Do not overstate some technology choices of myself. I’m intending to choose Standard ML for my own experiments driven by personal reasons. (I really like it’s simple and consistent language design). Using OCaml for LLVM first-level binding support or Haskell for it’s highly expressive type system are probably much more productive selection.
We will start now this series with the introduction of our minimal frontend languages which is conceptionally not any different to Kaleidoscope. We are calling this language Metascope which embraces the typical, functional syntax of ML-family.
Language specification
The only available datatype is a double-precision floating number with 64-bit wordsize. The following literals should be valid lexemes
42 1.0 10_000 2e10 1.0e-3
Functions or also known in the functional community as abstraction are specified in the same way we represent them in Standard ML with the keyword fun.
fun fibo x = if x < 3 then 1 else fibo (x - 1) + fibo (x - 2)
The application of a function with a parameter is formed without parenthese
fibo 40
External function call to a standard library or runtime implementation have to be declared with keyword foreign.
foreign sin : float -> float foreign atan2 : float * float -> float
The syntax of the language is completely whitespace-independent. A lexer should ignore all possible spaces, newlines or tabs.
Next steps
In the next article we will start with writing of a small frontend which transforms a metascope programm into an abstract syntax tree. In the sense of traditional compiler principles we have to implement a scanner for tokenizing and parser. In a real programming language this step is often a time-consuming process. But thanks to the simplicity of the language specification we can quickly overcome this task for diving as fast as possible into LLVM framework (The main purpose of Kaleidoscope’s language design).
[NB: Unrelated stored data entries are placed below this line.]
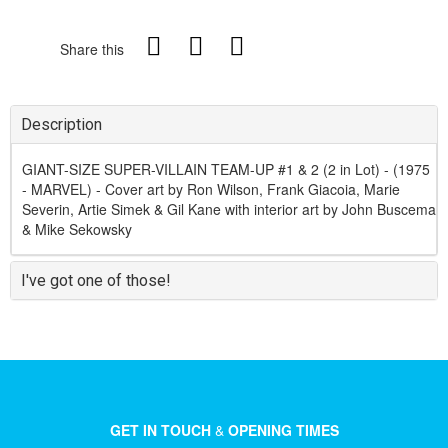
Share this
Description
GIANT-SIZE SUPER-VILLAIN TEAM-UP #1 & 2 (2 in Lot) - (1975
- MARVEL) - Cover art by Ron Wilson, Frank Giacoia, Marie
Severin, Artie Simek & Gil Kane with interior art by John Buscema
& Mike Sekowsky
I've got one of those!
GET IN TOUCH
&
OPENING TIMES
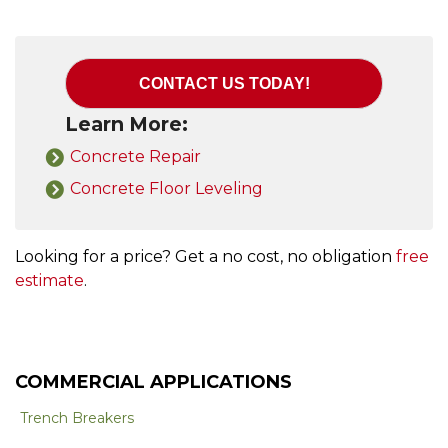
CONTACT US TODAY!
Learn More:
Concrete Repair
Concrete Floor Leveling
Looking for a price? Get a no cost, no obligation
free
estimate
.
COMMERCIAL APPLICATIONS
Trench Breakers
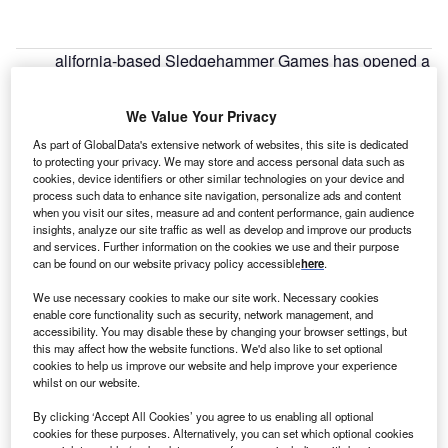
alifornia-based Sledgehammer Games has opened a
C
new studio in Guildford,
UK
, as part of a wider global
expansion plan. The company has recently
We Value Your Privacy
completed worldwide hiring campaigns, expanding
As part of GlobalData's extensive network of websites, this site is dedicated
its studios in Melbourne, Australia, in 2019 and Toronto,
to protecting your privacy. We may store and access personal data such as
Canada, in 2021.
cookies, device identifiers or other similar technologies on your device and
Sledgehammer Games is hiring for a range of roles
process such data to enhance site navigation, personalize ads and content
when you visit our sites, measure ad and content performance, gain audience
including audio, production, animation, engineering, user
insights, analyze our site traffic as well as develop and improve our products
experience and user interface design. Liz Wyle, general
and services. Further information on the cookies we use and their purpose
can be found on our website privacy policy accessible
here
.
manager of Sledgehammer Games Guilford, explained that
the company chose the location due to the skilled
We use necessary cookies to make our site work. Necessary cookies
workforce in the area. “Guildford has a long history of video
enable core functionality such as security, network management, and
accessibility. You may disable these by changing your browser settings, but
game development, and as a result there is a lot of top-tier
this may affect how the website functions. We'd also like to set optional
talent and an existing game development community there
cookies to help us improve our website and help improve your experience
and in the surrounding towns. We are also an easy reverse
whilst on our website.
commute in from
London
, which has a huge talent pool.”
By clicking ‘Accept All Cookies’ you agree to us enabling all optional
cookies for these purposes. Alternatively, you can set which optional cookies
We will follow the same process how old school compilers have been written in the 80s. We will use generators like flex/yacc to implement our grammar which gives us more flexibility if we want to extend later the language. The popular Standard ML compiler mlton already delivers the appropriate tools mllex and mlyacc that are well-documented in [2] and will be very helpful. We will also use mlton which is very efficient Standard ML compiler with a simple build toolchain through MLB basis library system.
References
- LLVM Compiler Infrastructure (2019): Kaleidoscope: Tutorial Introduction and the Lexer. URL: https://llvm.org/docs/tutorial/OCamlLangImpl1.html
- Andrew W. Appell, David R. Tarditi and James S. Mattson (2009): User’s Guide to ML-Lex and ML-Yacc. URL: http://www.rogerprice.org/